> [Problem details]: In the records below, find the line with "保安族的节日都有哪些 (326, 994)" and the line with "纳西族礼仪及禁忌 (1006, 946)". Print both exactly, along with every line between them, and no other line.

[Stored data]
# # # # #
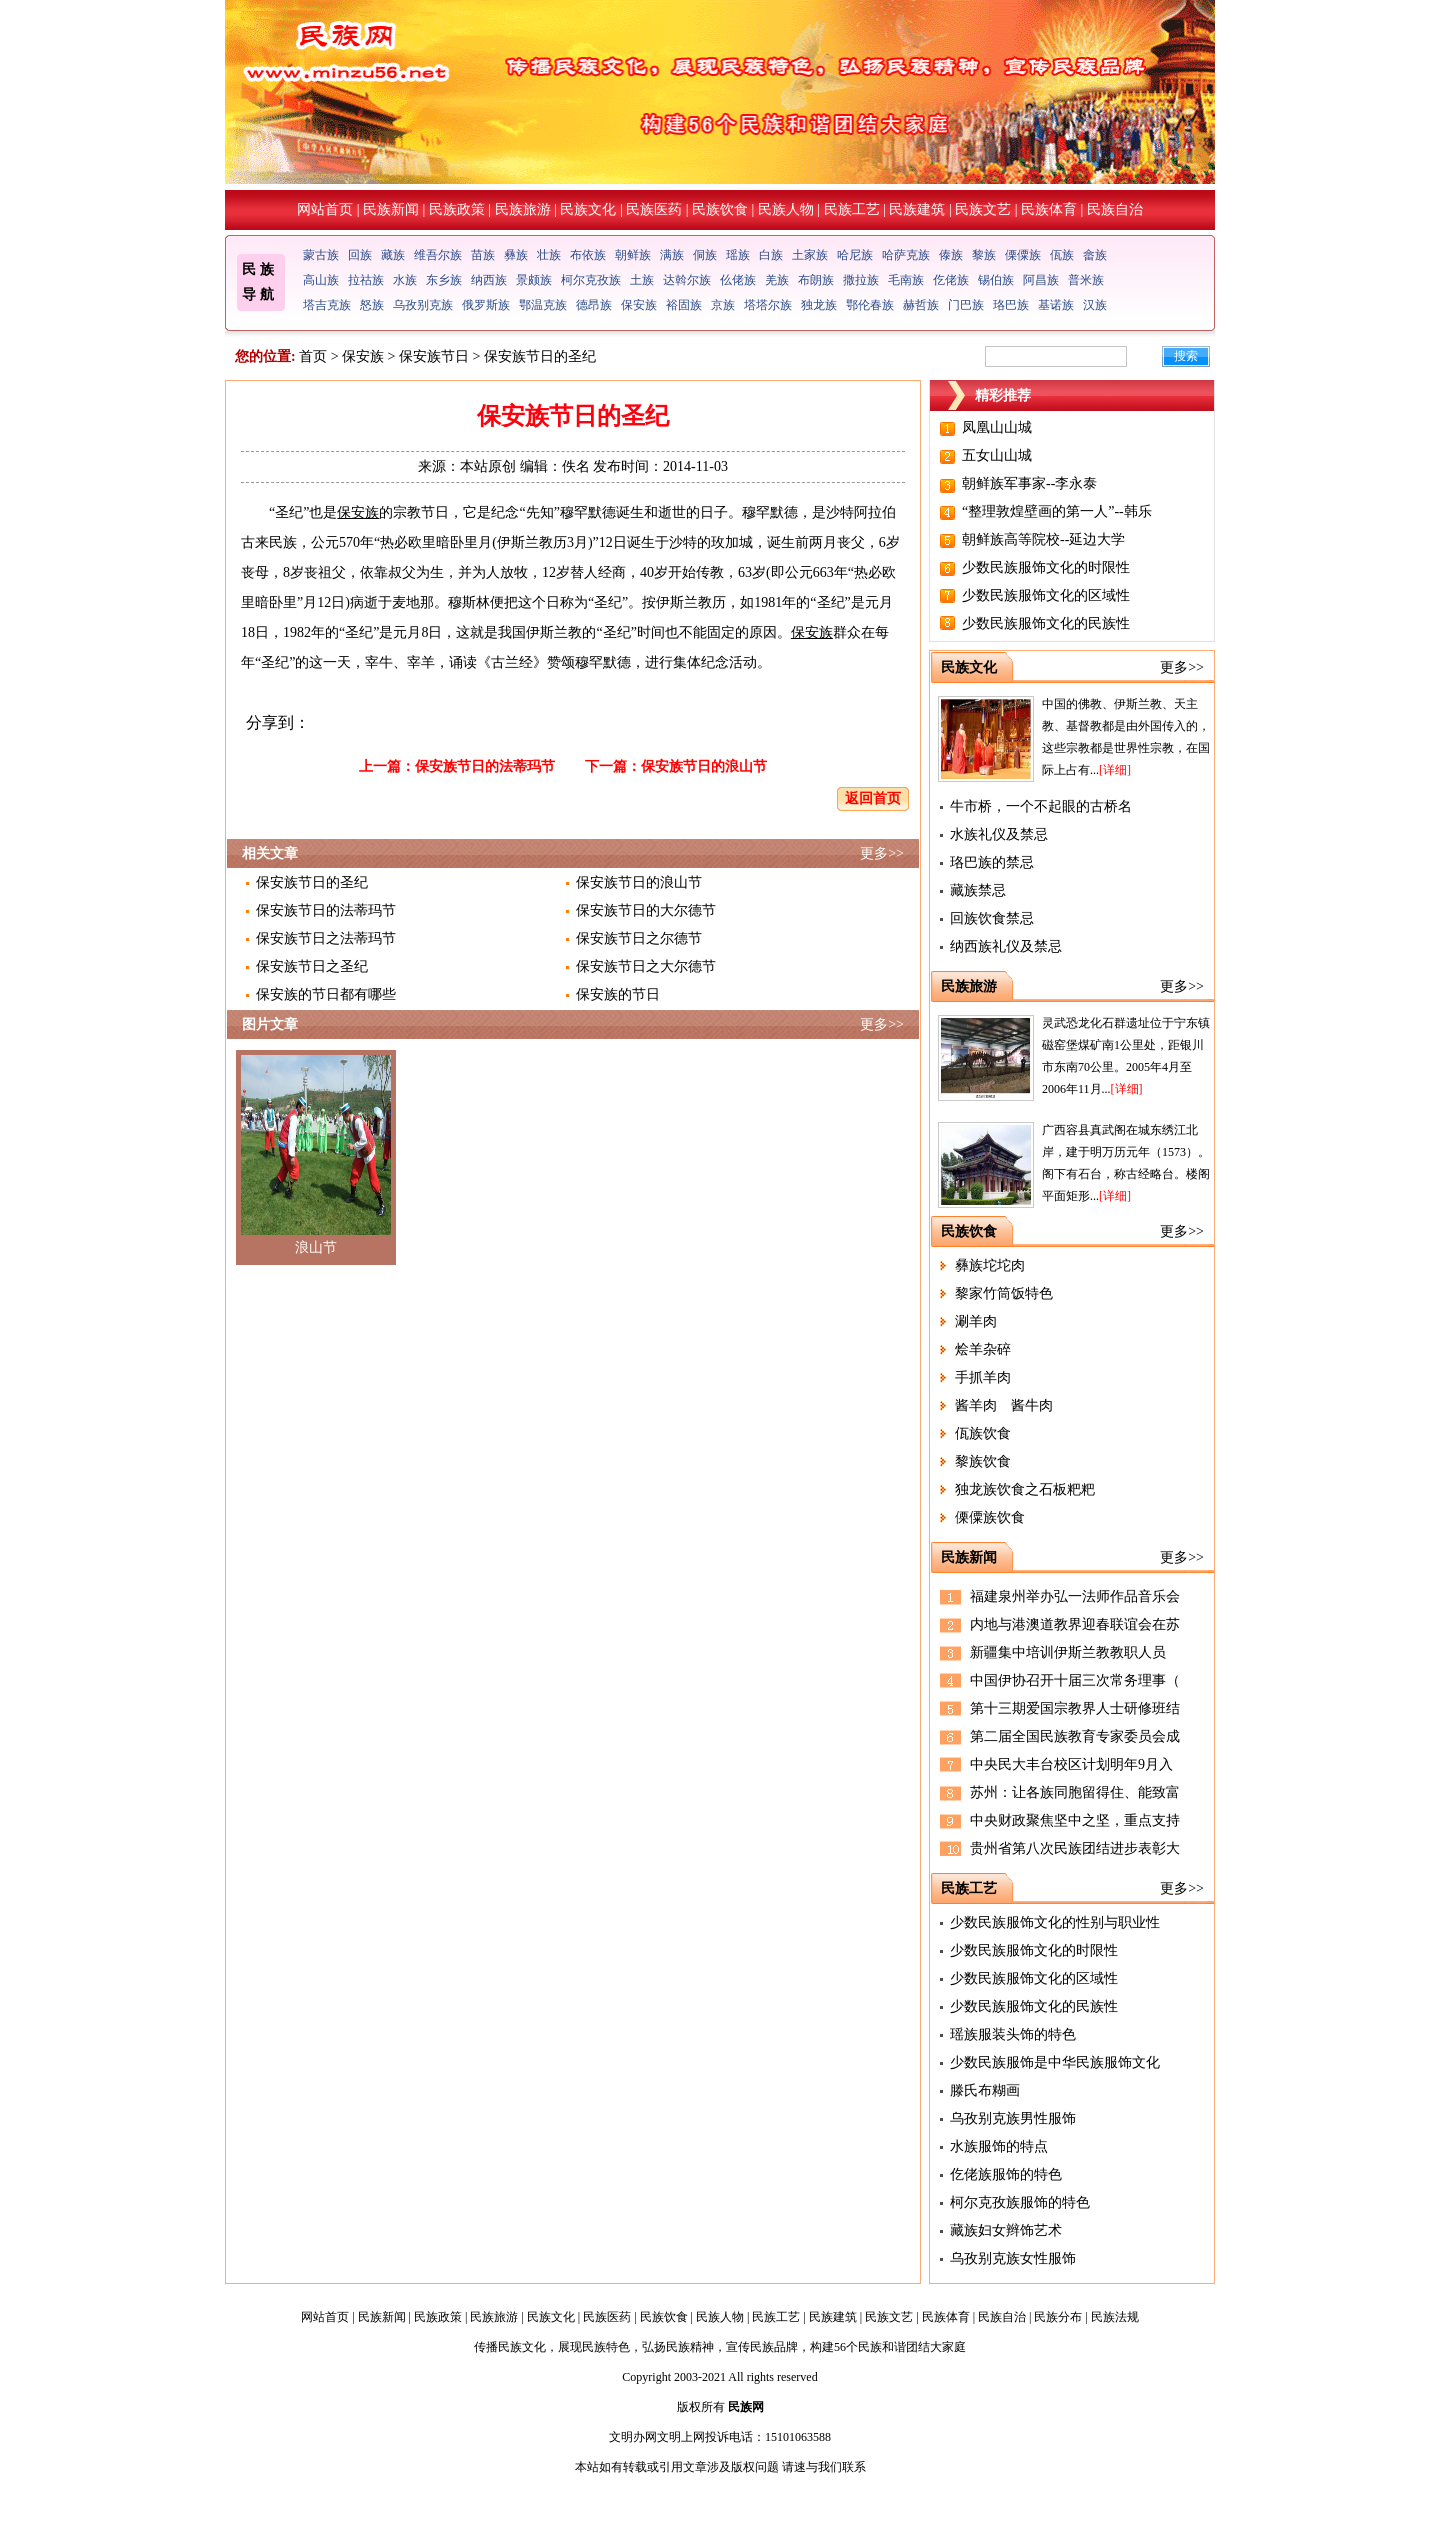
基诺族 (1056, 305)
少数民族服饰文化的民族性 (1046, 623)
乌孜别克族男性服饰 (1013, 2118)
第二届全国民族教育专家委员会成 (1075, 1736)
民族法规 (1115, 2317)
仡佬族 (951, 280)
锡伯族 (996, 280)
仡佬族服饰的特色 (1006, 2174)
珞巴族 (1011, 305)
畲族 (1095, 255)
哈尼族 (855, 255)
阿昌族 (1041, 280)
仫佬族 (738, 280)
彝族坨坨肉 (990, 1265)
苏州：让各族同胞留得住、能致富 (1075, 1792)
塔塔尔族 (768, 305)
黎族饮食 (983, 1461)
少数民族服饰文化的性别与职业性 (1055, 1922)
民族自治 (1115, 209)
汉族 (1095, 305)
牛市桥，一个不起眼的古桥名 (1041, 806)
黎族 (984, 255)
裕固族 (684, 305)
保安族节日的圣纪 (312, 882)
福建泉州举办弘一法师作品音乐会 (1075, 1596)
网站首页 (325, 209)
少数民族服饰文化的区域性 (1046, 595)
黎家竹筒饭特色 (1004, 1293)
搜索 (1186, 356)
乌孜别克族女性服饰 (1013, 2258)
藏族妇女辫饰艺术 (1006, 2230)
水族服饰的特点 (999, 2146)
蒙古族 (321, 255)
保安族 (639, 305)
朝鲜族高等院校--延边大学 (1043, 539)
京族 (723, 305)
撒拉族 (861, 280)
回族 (360, 255)
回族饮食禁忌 (992, 918)
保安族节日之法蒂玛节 (326, 938)
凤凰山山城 (997, 427)
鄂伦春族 (870, 305)
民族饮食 (720, 209)
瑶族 (738, 255)
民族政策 (457, 209)
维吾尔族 (438, 255)
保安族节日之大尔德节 (646, 966)
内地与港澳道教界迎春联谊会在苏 (1075, 1624)
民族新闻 (391, 209)
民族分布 (1058, 2317)
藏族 (393, 255)
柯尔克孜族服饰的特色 (1020, 2202)
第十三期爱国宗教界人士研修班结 (1075, 1708)
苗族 (483, 255)
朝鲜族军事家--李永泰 (1029, 483)
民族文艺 (983, 209)
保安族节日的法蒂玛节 (485, 766)
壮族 (549, 255)
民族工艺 (852, 209)
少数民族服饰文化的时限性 (1046, 567)
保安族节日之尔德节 (639, 938)
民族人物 (786, 209)
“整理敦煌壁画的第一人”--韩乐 (1057, 511)
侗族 (705, 255)
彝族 (516, 255)
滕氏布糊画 (985, 2090)
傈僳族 (1023, 255)
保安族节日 (434, 356)
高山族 (321, 280)
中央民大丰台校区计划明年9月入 (1071, 1764)
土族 (642, 280)
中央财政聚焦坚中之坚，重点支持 (1075, 1820)
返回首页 (873, 798)
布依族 (588, 255)
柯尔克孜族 (591, 280)
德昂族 (594, 305)
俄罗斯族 (486, 305)
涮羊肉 (976, 1321)
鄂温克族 (543, 305)
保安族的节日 (618, 994)
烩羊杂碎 (983, 1349)
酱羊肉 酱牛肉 (1004, 1405)
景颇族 (534, 280)
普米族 (1086, 280)
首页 (313, 356)
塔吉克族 (327, 305)
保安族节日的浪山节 (704, 766)
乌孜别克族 (423, 305)
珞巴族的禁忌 (992, 862)
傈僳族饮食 (990, 1517)
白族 (771, 255)
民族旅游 (523, 209)
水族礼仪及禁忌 (999, 834)
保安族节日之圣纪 (312, 966)
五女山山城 (997, 455)
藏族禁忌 (978, 890)
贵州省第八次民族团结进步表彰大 (1075, 1848)
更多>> (882, 853)
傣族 (951, 255)
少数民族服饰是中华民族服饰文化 (1055, 2062)
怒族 (372, 305)
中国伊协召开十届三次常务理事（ (1075, 1680)
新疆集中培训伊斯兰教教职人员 (1068, 1652)
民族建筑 (917, 209)
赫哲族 (921, 305)
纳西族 (489, 280)
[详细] (1115, 770)
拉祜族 (366, 280)
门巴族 (966, 305)
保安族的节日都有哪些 (326, 994)
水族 (405, 280)
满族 (672, 255)
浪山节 (316, 1247)
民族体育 (1049, 209)
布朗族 (816, 280)
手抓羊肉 (983, 1377)
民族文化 (588, 209)
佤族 (1062, 255)
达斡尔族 (687, 280)
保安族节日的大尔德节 (646, 910)
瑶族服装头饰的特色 (1013, 2034)
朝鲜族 (633, 255)
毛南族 (906, 280)
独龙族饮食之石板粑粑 (1025, 1489)
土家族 (810, 255)
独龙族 (819, 305)
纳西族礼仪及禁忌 (1006, 946)
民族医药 (654, 209)
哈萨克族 (906, 255)
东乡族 (444, 280)
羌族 (777, 280)
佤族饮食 (983, 1433)
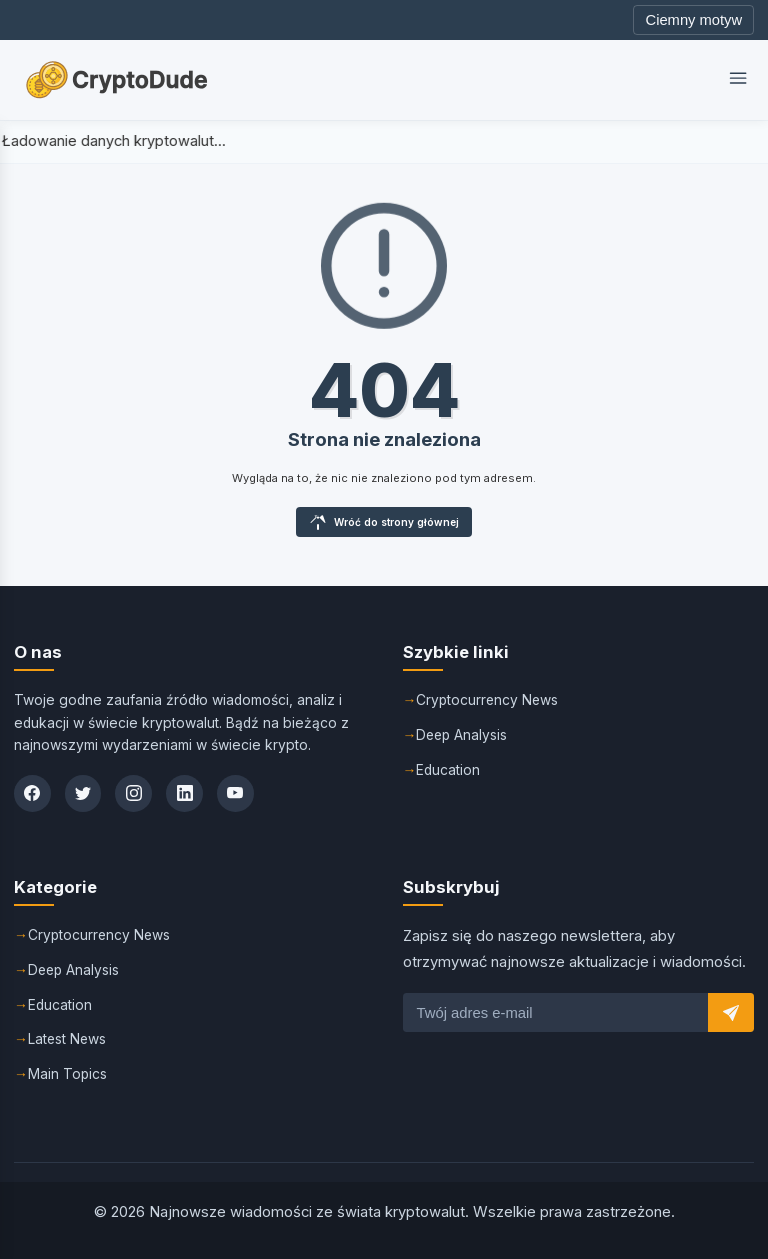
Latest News (68, 1039)
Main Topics (68, 1074)
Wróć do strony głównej (384, 522)
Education (448, 769)
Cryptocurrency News (488, 699)
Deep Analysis (463, 734)
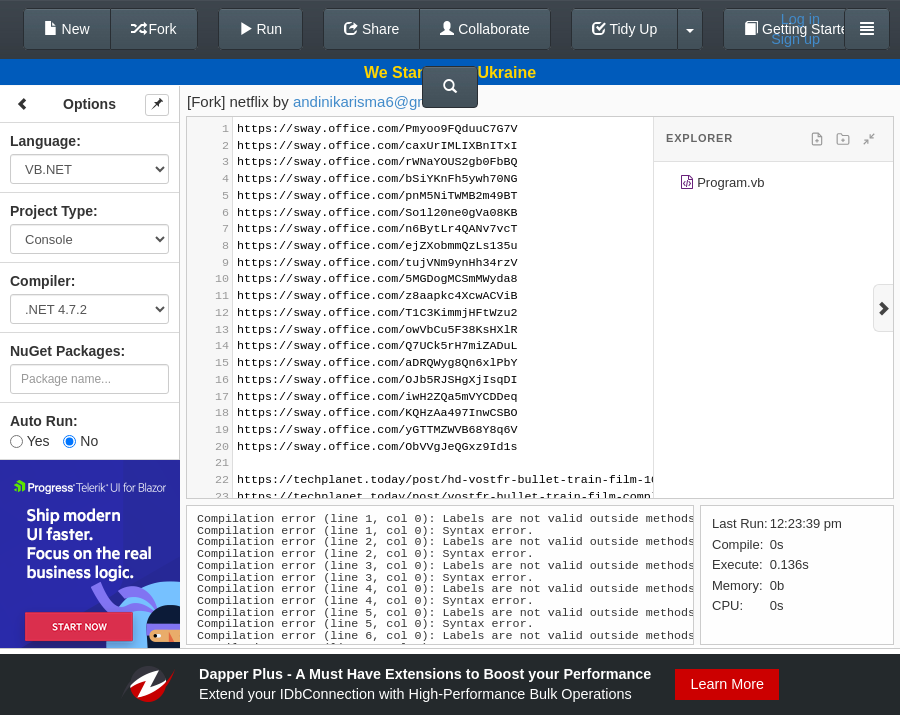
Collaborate (485, 29)
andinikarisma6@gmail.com (385, 101)
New (67, 29)
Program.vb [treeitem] (722, 185)
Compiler (40, 281)
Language (43, 141)
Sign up (795, 39)
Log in (800, 19)
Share (371, 29)
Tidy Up (624, 29)
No (80, 441)
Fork (154, 29)
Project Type (51, 211)
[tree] (773, 186)
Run (261, 29)
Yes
# # # # #
> [Finished exercise]:
保安族的节日都有哪些 (326, 994)
水族 (405, 280)
满族 (672, 255)
浪山节 (316, 1247)
民族体育 (1049, 209)
布朗族 (816, 280)
手抓羊肉 (983, 1377)
民族文化 (588, 209)
佤族 (1062, 255)
达斡尔族 (687, 280)
保安族节日的大尔德节 (646, 910)
瑶族服装头饰的特色 (1013, 2034)
朝鲜族 (633, 255)
毛南族 (906, 280)
独龙族饮食之石板粑粑 (1025, 1489)
土家族 (810, 255)
独龙族 (819, 305)
纳西族礼仪及禁忌 (1006, 946)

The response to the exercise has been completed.